Building on from topic headings, if a person has significant difficulty in topic management they will be benefitted by a break at the conclusion of a topic. The break may only need to be short, but it allows for the individual to process what has been said and time for them to shift their focus away from the concluded topic of discussion.
An individual with S(P)CD may have a difficulty understanding when they can and cannot talk and so remaining quiet in the courtroom may be difficult for them, especially if they have heightened emotions. To help support their understanding or when and when not to talk, they could be provided with a topic list so they know what is currently being discussed. They will have a chance to talk to their counsel about this topic in the coming break. The break then also allows time for the individual to ask any questions or voice any opinions which they may have been holding onto about the previous topic which would otherwise distract them from focusing on the new topic.

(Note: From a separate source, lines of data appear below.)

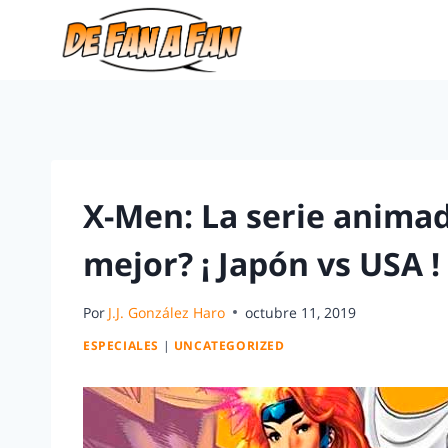
X-Men: La serie animad
mejor? ¡ Japón vs USA !
Por
J.J. González Haro
octubre 11, 2019
ESPECIALES
|
UNCATEGORIZED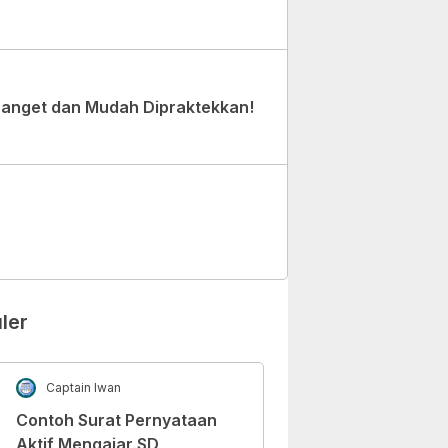
Banget dan Mudah Dipraktekkan!
ler
Captain Iwan
Contoh Surat Pernyataan
Aktif Mengajar SD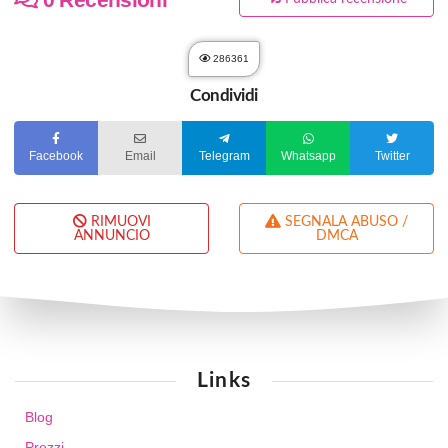
286361
Condividi
Facebook
Email
Telegram
Whatsapp
Twitter
RIMUOVI
SEGNALA ABUSO /
ANNUNCIO
DMCA
Links
Blog
Prezzi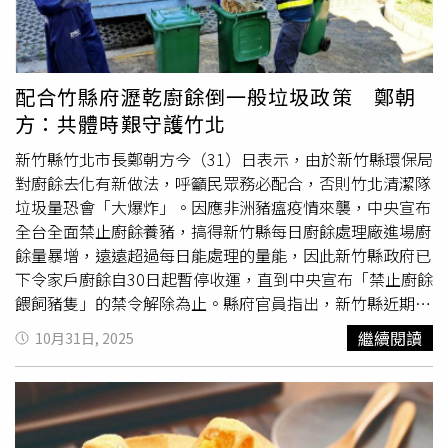
11月10日至11月30日期間每日上午10時至晚間7時（每周
三
公休
）。交通局表示，「善意祝福牆」感謝活動仍持續至
11月10日截止，將抽出100位幸運兒贈送價值100元
YouBike騎乘券。
配合竹縣府瀝乾廚餘倒一般垃圾政策 鄭朝
方：共體時艱守護竹北
新竹縣竹北市長鄭朝方今（31）日表示，由於新竹縣環保局
對廚餘去化有新做法，呼籲民眾務必配合，否則竹北清潔隊
垃圾量恐會「大爆炸」。因應非洲豬瘟疫情來襲，中央宣布
全台全面禁止廚餘養豬，搞得新竹縣每日廚餘處理廠進場廚
餘量暴增，遠遠超過每日能處理的量能，因此新竹縣政府已
下令家戶廚餘自30日起暫停收運，直到中央宣布「禁止廚餘
餵飼豬隻」的禁令解除為止。縣府官員指出，新竹縣近期廚
餘進場量不只爆出設計容量，暫置空間與脫水濾液場地也已
繼續閱讀
10月31日, 2025
飽和，為避免環境負荷過重只好忍痛調整政策，請民眾務必
將廚餘瀝乾後改放入垃圾袋打包，與一般垃圾一同放置於清
潔車，直到中央解除為止。竹北清潔隊扛下20所境內學校廚
餘回收責任，清潔隊負擔不小。（圖／周志龍攝）身為新竹
縣治竹北市長的鄭朝方對此坦言頭大，因為竹北市境內原有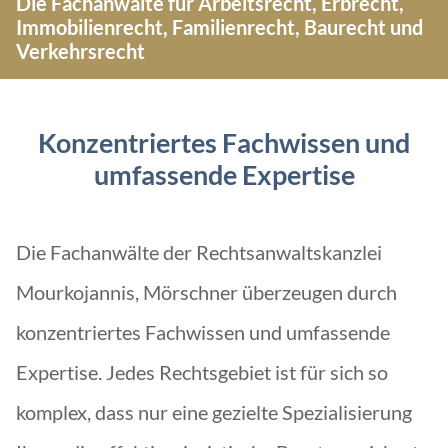
Die Fachanwälte für Arbeitsrecht, Erbrecht,
Immobilienrecht, Familienrecht, Baurecht und
Verkehrsrecht
Konzentriertes Fachwissen und
umfassende Expertise
Die Fachanwälte der Rechtsanwaltskanzlei
Mourkojannis, Mörschner überzeugen durch
konzentriertes Fachwissen und umfassende
Expertise. Jedes Rechtsgebiet ist für sich so
komplex, dass nur eine gezielte Spezialisierung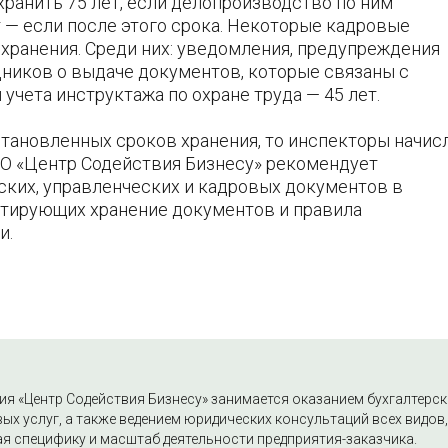
хранить 75 лет, если делопроизводство по ним
ет — если после этого срока. Некоторые кадровые
хранения. Среди них: уведомления, предупреждения
дников о выдаче документов, которые связаны с
и учета инструктажа по охране труда — 45 лет.
становленных сроков хранения, то инспекторы начис
ООО «Центр Содействия Бизнесу» рекомендует
ских, управленческих и кадровых документов в
нтирующих хранение документов и правила
и.
я «Центр Содействия Бизнесу» занимается оказанием бухгалтерск
ых услуг, а также ведением юридических консультаций всех видов,
я специфику и масштаб деятельности предприятия-заказчика.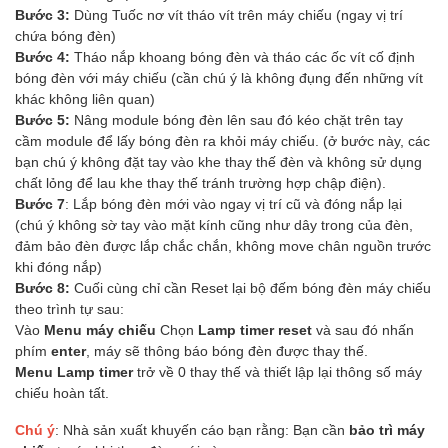
Bước 3:
Dùng Tuốc nơ vít tháo vít trên máy chiếu (ngay vị trí
chứa bóng đèn)
Bước 4:
Tháo nắp khoang bóng đèn và tháo các ốc vít cố định
bóng đèn với máy chiếu (cần chú ý là không đụng đến những vít
khác không liên quan)
Bước 5:
Nâng module bóng đèn lên sau đó kéo chặt trên tay
cầm module để lấy bóng đèn ra khỏi máy chiếu. (ở bước này, các
bạn chú ý không đặt tay vào khe thay thế đèn và không sử dụng
chất lỏng để lau khe thay thế tránh trường hợp chập điện).
Bước 7
: Lắp bóng đèn mới vào ngay vị trí cũ và đóng nắp lại
(chú ý không sờ tay vào mặt kính cũng như dây trong của đèn,
đảm bảo đèn được lắp chắc chắn, không move chân nguồn trước
khi đóng nắp)
Bước 8:
Cuối cùng chỉ cần Reset lại bộ đếm bóng đèn máy chiếu
theo trình tự sau:
Vào
Menu máy chiếu
Chọn
Lamp timer reset
và sau đó nhấn
phím
enter
, máy sẽ thông báo bóng đèn được thay thế.
Menu Lamp timer
trở về 0 thay thế và thiết lập lại thông số máy
chiếu hoàn tất.
Chú ý
: Nhà sản xuất khuyến cáo bạn rằng: Bạn cần
bảo trì máy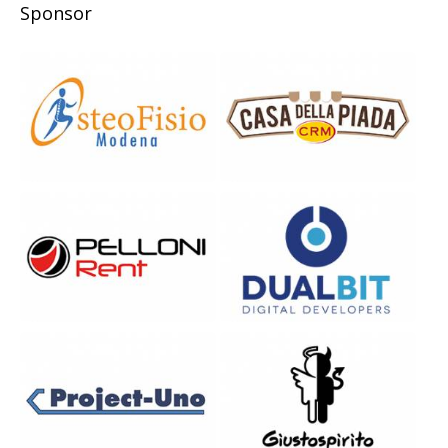
Sponsor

Let’s bring that together (click on the image to enlarge)…
Intermediaries continuously monitor a person’s presentation and appraise their communication skills within the court environment. We are reactive to what we observe; we update the court, provide additional recommendations, and create resources as necessary to support an individual.
Some strategies or adaptations may seem minor, but the correct strategy implemented in the correct way can avoid a person becoming confused, stressed or experiencing a communication breakdown.